Eliana berjalan terburu menuju teras rumah Ibra yang cukup luas. Sengaja ia menemui lelaki itu sepagi mungkin, tak bisa ditunda lagi. Ibra tengah memberi makan ikan di kolam samping rumahnya. Kolam ikan yang tak begitu besar itu dikelilingi oleh pohon bonsai. Ibra memang penyuka tumbuh-tumbuhan. Semenjak kecil, ia sudah diajak bapaknya untuk menggarap ladang.
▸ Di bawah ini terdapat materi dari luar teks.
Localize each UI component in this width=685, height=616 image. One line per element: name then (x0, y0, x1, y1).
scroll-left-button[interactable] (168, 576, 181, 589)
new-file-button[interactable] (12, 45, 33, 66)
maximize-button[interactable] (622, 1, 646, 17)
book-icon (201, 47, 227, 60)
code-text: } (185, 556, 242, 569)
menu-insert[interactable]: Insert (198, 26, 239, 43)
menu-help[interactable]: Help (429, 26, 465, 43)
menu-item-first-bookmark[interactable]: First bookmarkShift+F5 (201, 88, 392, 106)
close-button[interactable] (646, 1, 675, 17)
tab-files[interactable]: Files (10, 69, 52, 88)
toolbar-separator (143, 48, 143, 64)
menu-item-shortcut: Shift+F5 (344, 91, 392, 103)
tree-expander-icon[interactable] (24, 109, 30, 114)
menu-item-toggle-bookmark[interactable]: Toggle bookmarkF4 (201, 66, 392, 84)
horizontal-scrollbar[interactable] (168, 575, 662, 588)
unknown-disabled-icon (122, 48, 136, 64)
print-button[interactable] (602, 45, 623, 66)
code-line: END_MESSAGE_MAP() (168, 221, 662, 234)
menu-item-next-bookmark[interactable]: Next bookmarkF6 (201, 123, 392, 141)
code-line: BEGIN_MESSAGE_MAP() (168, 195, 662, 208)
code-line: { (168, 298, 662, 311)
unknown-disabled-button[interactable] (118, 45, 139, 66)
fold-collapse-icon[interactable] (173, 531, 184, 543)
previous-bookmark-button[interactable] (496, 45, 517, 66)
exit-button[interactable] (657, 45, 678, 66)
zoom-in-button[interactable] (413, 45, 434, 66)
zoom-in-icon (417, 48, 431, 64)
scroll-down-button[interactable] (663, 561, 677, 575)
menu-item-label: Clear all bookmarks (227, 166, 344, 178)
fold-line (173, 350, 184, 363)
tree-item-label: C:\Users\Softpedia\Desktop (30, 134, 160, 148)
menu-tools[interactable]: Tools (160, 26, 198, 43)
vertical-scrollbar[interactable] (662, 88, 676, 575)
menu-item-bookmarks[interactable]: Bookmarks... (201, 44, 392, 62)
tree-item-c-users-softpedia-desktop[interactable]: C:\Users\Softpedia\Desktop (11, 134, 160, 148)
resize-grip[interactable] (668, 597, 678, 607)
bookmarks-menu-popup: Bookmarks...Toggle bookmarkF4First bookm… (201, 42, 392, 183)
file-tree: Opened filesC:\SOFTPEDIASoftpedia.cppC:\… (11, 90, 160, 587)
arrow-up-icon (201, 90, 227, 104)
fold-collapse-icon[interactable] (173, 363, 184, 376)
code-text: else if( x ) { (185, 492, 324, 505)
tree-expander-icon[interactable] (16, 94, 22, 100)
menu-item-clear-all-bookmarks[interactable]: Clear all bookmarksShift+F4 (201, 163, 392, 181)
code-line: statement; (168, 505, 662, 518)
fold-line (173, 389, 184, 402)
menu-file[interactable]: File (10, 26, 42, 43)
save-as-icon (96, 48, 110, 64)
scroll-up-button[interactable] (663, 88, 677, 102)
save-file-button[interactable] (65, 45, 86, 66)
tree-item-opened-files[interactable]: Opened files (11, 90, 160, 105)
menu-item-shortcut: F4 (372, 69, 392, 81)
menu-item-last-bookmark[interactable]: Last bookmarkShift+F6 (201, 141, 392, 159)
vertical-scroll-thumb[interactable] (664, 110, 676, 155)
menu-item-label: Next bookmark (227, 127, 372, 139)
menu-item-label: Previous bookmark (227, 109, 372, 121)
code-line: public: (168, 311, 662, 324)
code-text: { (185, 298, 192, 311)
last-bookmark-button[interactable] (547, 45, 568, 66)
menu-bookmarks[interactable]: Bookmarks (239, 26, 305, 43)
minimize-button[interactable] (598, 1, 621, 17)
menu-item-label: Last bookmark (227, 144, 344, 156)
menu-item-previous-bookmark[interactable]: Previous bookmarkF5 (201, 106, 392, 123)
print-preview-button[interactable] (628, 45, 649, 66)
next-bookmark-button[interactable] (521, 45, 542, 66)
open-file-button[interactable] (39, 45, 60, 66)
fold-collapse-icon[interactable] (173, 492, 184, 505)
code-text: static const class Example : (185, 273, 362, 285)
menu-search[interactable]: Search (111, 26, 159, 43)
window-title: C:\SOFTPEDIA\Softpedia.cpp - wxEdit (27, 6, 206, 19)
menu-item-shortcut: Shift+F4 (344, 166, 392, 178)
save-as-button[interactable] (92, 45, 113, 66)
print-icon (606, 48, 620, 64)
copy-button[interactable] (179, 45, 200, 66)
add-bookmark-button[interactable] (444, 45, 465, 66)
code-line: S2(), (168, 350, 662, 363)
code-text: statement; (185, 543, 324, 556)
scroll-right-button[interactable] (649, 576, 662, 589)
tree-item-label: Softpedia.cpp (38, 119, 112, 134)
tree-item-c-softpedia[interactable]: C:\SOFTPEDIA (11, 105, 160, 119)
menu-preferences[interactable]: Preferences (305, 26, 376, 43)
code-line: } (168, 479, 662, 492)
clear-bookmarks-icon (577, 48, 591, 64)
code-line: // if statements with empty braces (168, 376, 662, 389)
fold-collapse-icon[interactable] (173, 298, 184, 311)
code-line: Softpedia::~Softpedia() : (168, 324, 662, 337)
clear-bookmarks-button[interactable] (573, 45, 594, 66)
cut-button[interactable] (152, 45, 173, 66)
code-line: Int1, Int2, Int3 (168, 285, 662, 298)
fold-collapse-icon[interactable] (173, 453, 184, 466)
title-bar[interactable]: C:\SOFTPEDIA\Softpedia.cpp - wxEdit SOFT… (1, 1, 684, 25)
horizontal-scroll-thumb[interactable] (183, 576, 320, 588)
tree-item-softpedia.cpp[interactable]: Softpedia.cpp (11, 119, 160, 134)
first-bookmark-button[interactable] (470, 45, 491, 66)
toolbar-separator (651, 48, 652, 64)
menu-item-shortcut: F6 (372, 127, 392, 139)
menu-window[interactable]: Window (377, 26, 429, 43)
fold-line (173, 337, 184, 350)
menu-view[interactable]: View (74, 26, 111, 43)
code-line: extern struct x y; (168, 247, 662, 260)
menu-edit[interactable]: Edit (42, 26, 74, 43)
Semenjak ibunya sakit, ia dan bapaknya yang berjuang untuk kehidupan keluarga dengan tiga adik perempuan. Ibrahim nama lengkapnya. Ia suka dipanggil Ibra, namun di rumah, Brahim adalah panggilan kesayangan untuk lelaki tiga puluh tahun ini.
Eliana langsung menuju ke samping rumah, tempat Ibra tengah berdiri. Hatinya berdegup kencang sekali. Eliana membayangkan kejadian di suatu malam bersama Ibra, dan tiba-tiba tubuhnya terasa dingin. Ketika itu, Eliana hendak pulang setelah butiknya tutup. Ibra sudah menunggu di depan dengan Pajero putihnya. Eliana kaget.
“Hai, sayang,” sapa Ibra sembari membuka lebar tangannya, siap untuk sebuah pelukan. Namun Eliana tak merespon. Ia mendekati Ibra dengan wajah tak begitu senang.
“Sudah aku bilang kan, jangan pernah temui aku di butik,” ucap Eliana pelan namun tegas.
“Maaf, aku kangen. Kamu lama sekali tidak datang.”
Eliana segera masuk mobilnya, lalu melaju. Ibra menyusul di belakangnya. Jelas Eliana tak akan menuju rumah. Ia hanya berputar-putar, berharap Ibra menyerah dan segera berbelok menjauhi mobilnya. Namun ternyata tidak. Di setiap belokan, Ibra selalu ada. Eliana akhirnya menyerah. Pukul 22, mobilnya berhenti di pinggir jalan yang sepi. Ia turun. Ibra juga turun.
“Sayang, please. Aku minta maaf kalau ada salah. Tapi jangan seperti ini.”
“Aku mau pulang,” jawab Eliana.
“Ibuku pengen ketemu kamu,” sela Ibra. Eliana tercengang. Kaget.
“Maksudnya apa? Ingat lho, aku ini masih istri orang,” nada suara Eliana mulai meninggi.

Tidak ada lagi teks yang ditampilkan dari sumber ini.